Além disso, a igreja, que crê na continuidade do casamento após a morte, também defende que é possível realizar casamentos póstumos para familiares que viveram juntos sem terem passado pelo rito formal do matrimônio.
Por isso é tão importante identificar os antepassados: para reuni-los no céu.
O trabalho de pesquisa genealógica dos mórmons começou ainda em 1894, com a Sociedade Genealógica de Utah. A igreja afirma ter criado a “maior coleção de registros familiares no mundo”, com dados sobre aproximadamente 3 bilhões de pessoas. Além do Family Search, a instituição mantém a Biblioteca da História Familiar, na cidade americana de Salt Lake City.
O maior banco privado de DNA do mundo
Embora o Family Search seja 100% gratuito, a demanda por registros genealógicos levou ao surgimento de empresas especializadas em pesquisas genealógicas. Uma das mais famosas é o Ancestry.com, que diz ter investido mais de US$ 300 milhões para construir a “maior e mais distinta coleção de registros de história familiar”.
A Ancestry começou em 1983 como uma editora de livros e revistas voltada para o público mórmon. Já em 1990, a companhia lançou um software para ajudar em pesquisas genealógicas e, em 1996, lançou a própria página na internet. Os responsáveis pela guinada tecnológica foram Paul Brent Allen Dan Taggart, formados na universidade (mórmon) Brigham Young.
Em 2012, a empresa deu um passo adiante em relação às concorrentes: lançou o seu primeiro kit de teste caseiro de DNA. A ferramenta permite não apenas uma medição precisa da ancestralidade genômica como identifica possíveis parentes que fizeram o mesmo teste. Hoje, a empresa tem em mão o material genético de 22 milhões de pessoas.
A empresa também afirma ter “o maior arquivo digital de buscas em obituários”. A página tem mais de 3,5 milhões de assinantes e 27 bilhões de documentos.
O modelo de negócios da Ancestry.com deu tão certo que, ainda em 2007, a empresa teve a maioria das ações comprada por uma companhia de investimentos por US$300 milhões. Em 2009, a empresa chegou à NASDAQ e, em 2020, passou a ser controlada pela Blackstone, uma gigante multinacional. Hoje, a Ancestry.com vale US$ 1,4 bilhão (R$ 6,9 bilhões de reais).
Quem são os mórmons
A Igreja de Jesus Cristo dos Santos dos Últimos Dias foi fundada por Joseph Smith, no interior do estado de Nova York, em 1830.
Entre 1820 e 1827, Smith disse ter recebido mensagens de um anjo chamado Moroni, que também lhe indicou a localização do chamado Livro de Mórmon. Segundo a igreja, a obra chegou a ele em uma língua até então desconhecida e foi traduzida por ele para o inglês em 1830.

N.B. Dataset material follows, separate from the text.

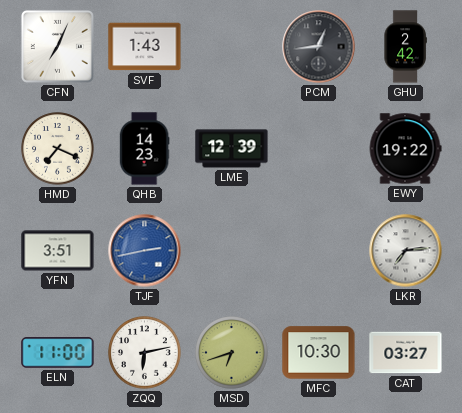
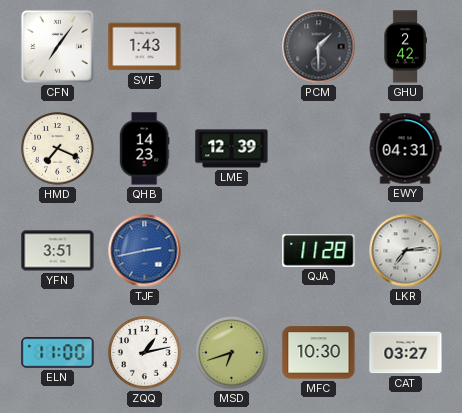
CFN: 7:04 -> 7:06
PCM: 12:44 -> 1:30
EWY: 19:22 -> 04:31
QJA: none -> 11:28
ZQQ: 6:13 -> 1:13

O Livro de Mórmon conta como povos antigos da região de Israel migraram para o que viria a ser os Estados Unidos. Segundo o relato, os “lamanitas”, em especial, sobreviveram e se tornaram os antepassados dos indígenas americanos. Os mórmons também acreditam que, depois de ressuscitar (e antes de retornar ao céu), o próprio Jesus Cristo visitou a América do Norte.

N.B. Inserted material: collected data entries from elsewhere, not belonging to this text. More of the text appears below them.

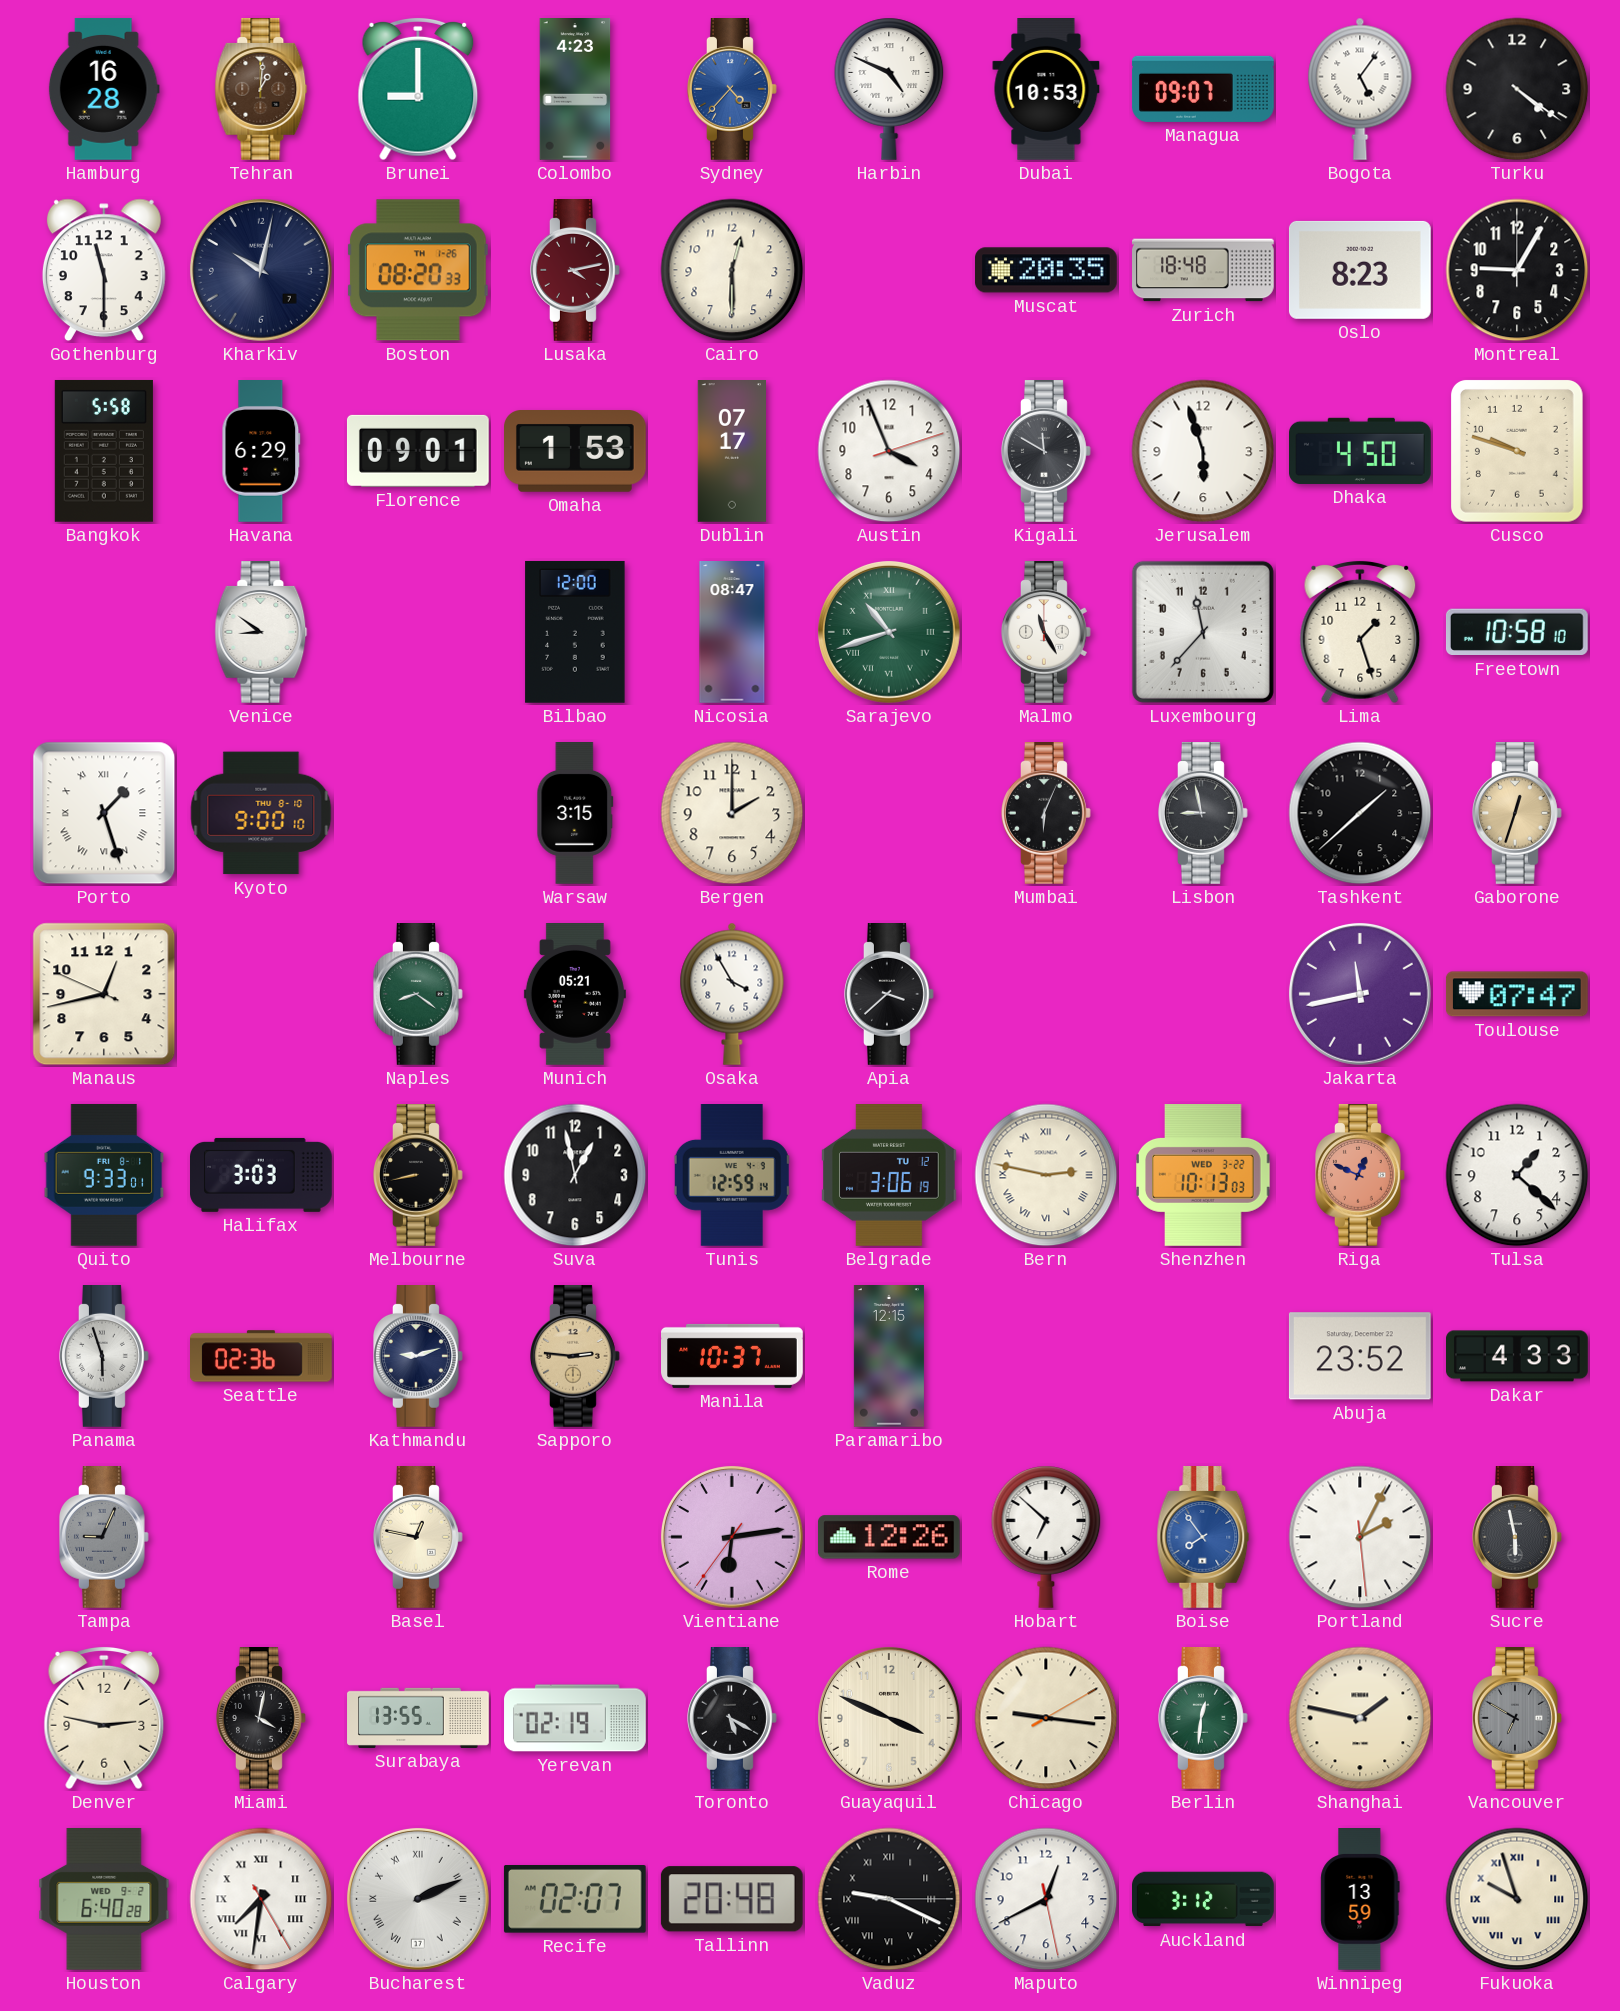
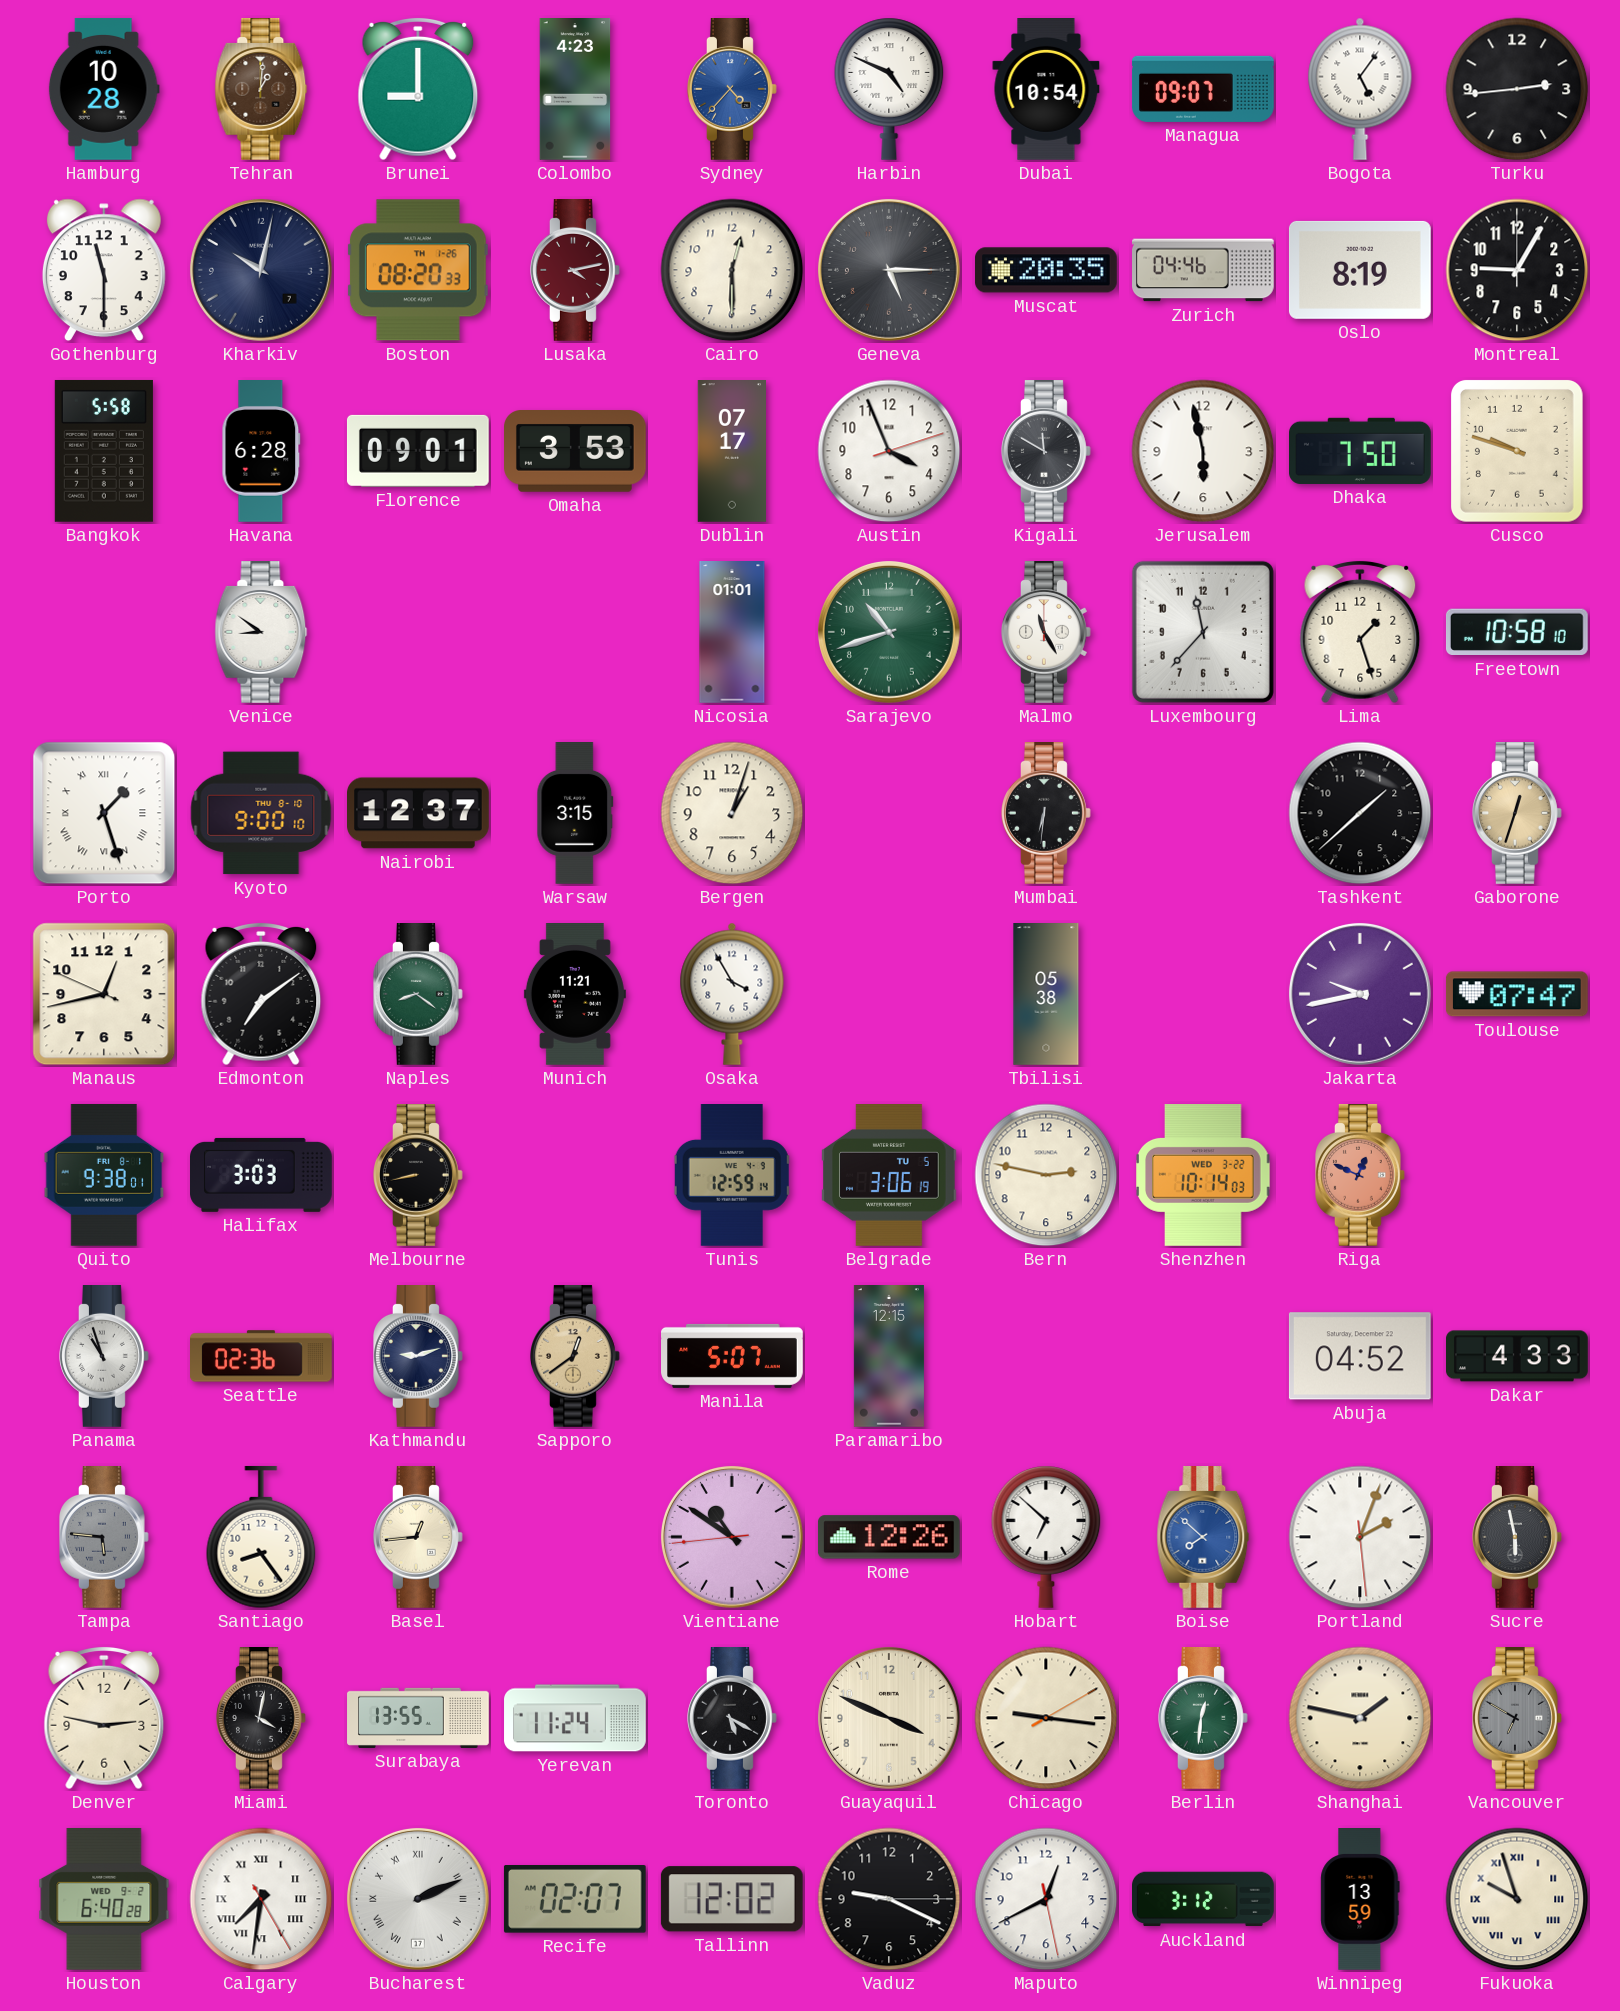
Hamburg: 16:28 -> 10:28
Dubai: 10:53 -> 10:54
Turku: 4:21 -> 2:44
Geneva: none -> 5:15
Zurich: 18:48 -> 04:46
Oslo: 8:23 -> 8:19
Havana: 6:29 -> 6:28
Omaha: 1:53 -> 3:53
Jerusalem: 5:57 -> 5:58
Dhaka: 4:50 -> 7:50
Bilbao: 12:00 -> none
Nicosia: 08:47 -> 01:01
Sarajevo numerals: Roman -> Arabic
Nairobi: none -> 12:37
Bergen: 2:00 -> 1:03
Mumbai: 6:04 -> 6:31
Lisbon: 8:58 -> none
Edmonton: none -> 7:09
Munich: 05:21 -> 11:21
Apia: 3:38 -> none
Tbilisi: none -> 05:38
Jakarta: 11:43 -> 9:43
Quito: 9:33 -> 9:38
Suva: 12:58 -> none
Belgrade date: TU 12 -> TU 5
Bern numerals: Roman -> Arabic
Shenzhen: 10:13 -> 10:14
Tulsa: 1:22 -> none
Panama: 5:57 -> 10:57
Sapporo: 2:46 -> 12:39
Manila: 10:37 -> 5:07
Abuja: 23:52 -> 04:52
Tampa: 9:04 -> 5:46
Santiago: none -> 8:24
Basel: 12:47 -> 12:44
Vientiane: 6:13 -> 10:50
Boise: 7:54 -> 7:52
Portland: 2:04 -> 2:03
Yerevan: 02:19 -> 11:24
Tallinn: 20:48 -> 12:02
Vaduz numerals: Roman -> Arabic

Ironicamente, o desenvolvimento da pesquisa genética deixou os mórmons em situação delicada porque desmontou a teoria de que povos oriundos da região de Israel têm conexão genética com os indígenas dos Estados Unidos.
Embora também acreditem na Bíblia, os membros da Igreja de Jesus Cristo dos Santos dos Últimos Dias adotam uma teologia diferente, em muitos aspectos, das denominações cristãs tradicionais. Por isso, eles são considerados uma categoria à parte de protestantes e católicos.
Hoje, a igreja tem 17 milhões de membros no mundo — 6,8 milhões deles, nos Estados Unidos. Os primeiros mórmons chegaram ao Brasil no começo do século 20, entre imigrantes alemães. De acordo com a igreja, que mantém estatísticas detalhadas sobre sua membresia, a denominação tem 2.176 congregações e 1,5 milhão de membros no Brasil. Se os dados estiverem certos, os mórmons são 0,7% da população brasileira.